= Electromagnetic testing =

Electromagnetic testing (ET), as a form of nondestructive testing, is the process of inducing electric currents or magnetic fields or both inside a test object and observing the electromagnetic response. If the test is set up properly, a defect inside the test object creates a measurable response.

The term "electromagnetic testing" is often intended to mean simply eddy-current testing (ECT). However, with an expanding number of electromagnetic and magnetic test methods, "electromagnetic testing" is more often used to mean the whole class of electromagnetic test methods, of which eddy-current testing is just one. also useful for the testing of drill pipes.

==Common methods==
- Eddy-current testing (ECT) is used to detect near-surface cracks and corrosion in metallic objects such as tubes and aircraft fuselage and structures. ECT is more commonly applied to nonferromagnetic materials, since in ferromagnetic materials the depth of penetration is relatively small.
- Remote field testing (RFT) is used for nondestructive testing (NDT) of steel tubes and pipes.

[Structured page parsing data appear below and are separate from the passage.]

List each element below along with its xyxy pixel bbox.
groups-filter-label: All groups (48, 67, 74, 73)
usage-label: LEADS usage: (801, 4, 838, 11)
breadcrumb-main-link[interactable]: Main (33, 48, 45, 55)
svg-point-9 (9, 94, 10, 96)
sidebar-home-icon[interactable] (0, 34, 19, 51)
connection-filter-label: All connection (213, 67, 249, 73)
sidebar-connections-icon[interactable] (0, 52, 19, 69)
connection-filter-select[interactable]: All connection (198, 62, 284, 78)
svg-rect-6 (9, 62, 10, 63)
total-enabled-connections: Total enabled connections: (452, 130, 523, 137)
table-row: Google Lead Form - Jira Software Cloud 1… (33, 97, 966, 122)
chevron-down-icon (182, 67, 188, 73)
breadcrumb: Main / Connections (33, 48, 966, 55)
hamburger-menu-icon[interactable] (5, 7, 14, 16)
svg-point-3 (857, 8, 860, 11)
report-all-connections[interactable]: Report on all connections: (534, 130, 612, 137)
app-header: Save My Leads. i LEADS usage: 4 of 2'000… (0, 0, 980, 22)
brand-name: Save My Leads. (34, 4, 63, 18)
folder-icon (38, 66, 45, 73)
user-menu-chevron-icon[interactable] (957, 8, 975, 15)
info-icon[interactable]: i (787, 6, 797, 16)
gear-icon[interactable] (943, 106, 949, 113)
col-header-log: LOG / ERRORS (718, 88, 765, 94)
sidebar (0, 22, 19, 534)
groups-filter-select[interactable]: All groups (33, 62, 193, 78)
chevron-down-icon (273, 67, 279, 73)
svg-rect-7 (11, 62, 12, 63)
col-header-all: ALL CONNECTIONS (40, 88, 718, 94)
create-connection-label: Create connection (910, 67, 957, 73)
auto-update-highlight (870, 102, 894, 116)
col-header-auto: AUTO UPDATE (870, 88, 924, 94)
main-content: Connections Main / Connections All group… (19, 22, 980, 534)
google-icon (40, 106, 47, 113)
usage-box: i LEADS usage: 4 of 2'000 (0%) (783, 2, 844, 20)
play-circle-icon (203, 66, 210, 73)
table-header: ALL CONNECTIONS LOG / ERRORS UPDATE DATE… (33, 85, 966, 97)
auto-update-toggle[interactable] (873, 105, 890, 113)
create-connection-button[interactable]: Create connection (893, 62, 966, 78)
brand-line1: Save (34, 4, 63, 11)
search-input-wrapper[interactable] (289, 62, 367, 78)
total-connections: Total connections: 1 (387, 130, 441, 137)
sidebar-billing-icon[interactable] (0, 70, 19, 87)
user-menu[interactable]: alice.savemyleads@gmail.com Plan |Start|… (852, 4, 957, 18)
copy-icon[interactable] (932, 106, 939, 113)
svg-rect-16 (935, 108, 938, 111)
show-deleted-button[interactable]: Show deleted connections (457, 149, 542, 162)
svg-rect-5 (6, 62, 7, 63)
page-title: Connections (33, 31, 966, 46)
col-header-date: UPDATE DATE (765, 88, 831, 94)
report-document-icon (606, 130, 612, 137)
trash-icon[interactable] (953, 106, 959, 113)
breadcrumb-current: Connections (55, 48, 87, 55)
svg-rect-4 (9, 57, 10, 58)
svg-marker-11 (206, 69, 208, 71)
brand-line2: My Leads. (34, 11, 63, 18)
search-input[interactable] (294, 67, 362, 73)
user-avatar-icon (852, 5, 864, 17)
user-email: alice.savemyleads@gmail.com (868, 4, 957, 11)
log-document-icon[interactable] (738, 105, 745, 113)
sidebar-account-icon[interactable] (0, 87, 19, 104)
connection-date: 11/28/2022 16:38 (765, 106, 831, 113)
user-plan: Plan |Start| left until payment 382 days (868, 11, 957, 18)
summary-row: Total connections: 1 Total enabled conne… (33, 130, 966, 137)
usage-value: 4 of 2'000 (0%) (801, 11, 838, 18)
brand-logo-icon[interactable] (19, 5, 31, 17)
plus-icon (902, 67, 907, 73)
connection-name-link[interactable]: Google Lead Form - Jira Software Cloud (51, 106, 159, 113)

- Magnetic flux leakage testing (MFL) is also used for nondestructive testing (NDT) of steel tubes and pipes. At present RFT is more commonly used in small diameter tubes and MFL in larger diameter pipes over long travel distances.

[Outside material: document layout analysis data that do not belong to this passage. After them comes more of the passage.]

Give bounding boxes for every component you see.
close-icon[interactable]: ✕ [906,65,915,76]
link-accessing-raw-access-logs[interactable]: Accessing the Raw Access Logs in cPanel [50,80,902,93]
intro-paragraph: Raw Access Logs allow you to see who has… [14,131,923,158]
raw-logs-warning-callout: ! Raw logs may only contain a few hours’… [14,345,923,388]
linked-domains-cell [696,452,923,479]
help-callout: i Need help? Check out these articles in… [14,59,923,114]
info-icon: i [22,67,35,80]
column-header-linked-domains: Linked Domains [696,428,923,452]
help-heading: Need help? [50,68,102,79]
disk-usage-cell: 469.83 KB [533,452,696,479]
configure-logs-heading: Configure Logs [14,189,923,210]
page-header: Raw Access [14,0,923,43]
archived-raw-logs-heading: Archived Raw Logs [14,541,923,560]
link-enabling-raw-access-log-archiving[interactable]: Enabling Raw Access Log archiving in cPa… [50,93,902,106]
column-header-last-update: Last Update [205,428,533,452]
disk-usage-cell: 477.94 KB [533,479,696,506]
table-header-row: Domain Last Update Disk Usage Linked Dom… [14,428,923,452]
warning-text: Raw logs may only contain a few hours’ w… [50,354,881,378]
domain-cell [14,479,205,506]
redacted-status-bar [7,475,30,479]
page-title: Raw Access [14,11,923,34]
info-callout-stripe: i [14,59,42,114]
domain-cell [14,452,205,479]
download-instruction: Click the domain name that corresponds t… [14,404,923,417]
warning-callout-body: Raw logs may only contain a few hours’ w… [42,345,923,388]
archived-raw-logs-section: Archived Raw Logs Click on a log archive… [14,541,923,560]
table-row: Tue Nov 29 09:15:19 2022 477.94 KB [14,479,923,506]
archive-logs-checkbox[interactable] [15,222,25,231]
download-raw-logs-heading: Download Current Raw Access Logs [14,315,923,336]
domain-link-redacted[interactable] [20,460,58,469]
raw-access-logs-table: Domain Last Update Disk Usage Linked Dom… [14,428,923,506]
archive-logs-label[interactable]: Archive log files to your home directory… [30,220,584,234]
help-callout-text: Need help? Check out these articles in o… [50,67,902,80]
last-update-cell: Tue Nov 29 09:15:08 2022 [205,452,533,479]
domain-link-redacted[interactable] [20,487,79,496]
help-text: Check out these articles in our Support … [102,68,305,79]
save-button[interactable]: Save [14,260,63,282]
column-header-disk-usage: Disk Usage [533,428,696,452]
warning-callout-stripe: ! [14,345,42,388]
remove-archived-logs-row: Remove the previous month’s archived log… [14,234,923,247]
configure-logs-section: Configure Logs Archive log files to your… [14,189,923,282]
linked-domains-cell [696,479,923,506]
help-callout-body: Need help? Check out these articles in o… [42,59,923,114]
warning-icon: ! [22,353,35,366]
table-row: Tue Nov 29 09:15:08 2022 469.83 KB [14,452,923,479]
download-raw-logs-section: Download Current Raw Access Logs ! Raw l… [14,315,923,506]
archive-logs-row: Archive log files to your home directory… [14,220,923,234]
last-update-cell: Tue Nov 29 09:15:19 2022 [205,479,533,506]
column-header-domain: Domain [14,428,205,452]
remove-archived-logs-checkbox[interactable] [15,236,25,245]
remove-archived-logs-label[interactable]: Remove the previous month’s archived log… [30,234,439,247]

- Wire rope testing is MFL applied to steel cables, to detect broken strands of wire.
- Magnetic particle inspection (MT or MPI) is a form of MFL where small magnetic particles in the form of a powder or liquid are sprayed on the magnetized steel test object and gather at surface-breaking cracks.
- Alternating current field measurement (ACFM) is similar to eddy current applied to steel. Its most common application is to detect and size cracks in welds. from the company that developed it.
- Pulsed eddy current enables the detection of large-volume metal loss in steel objects from a considerable stand-off, allowing steel pipes to be tested without removing insulation.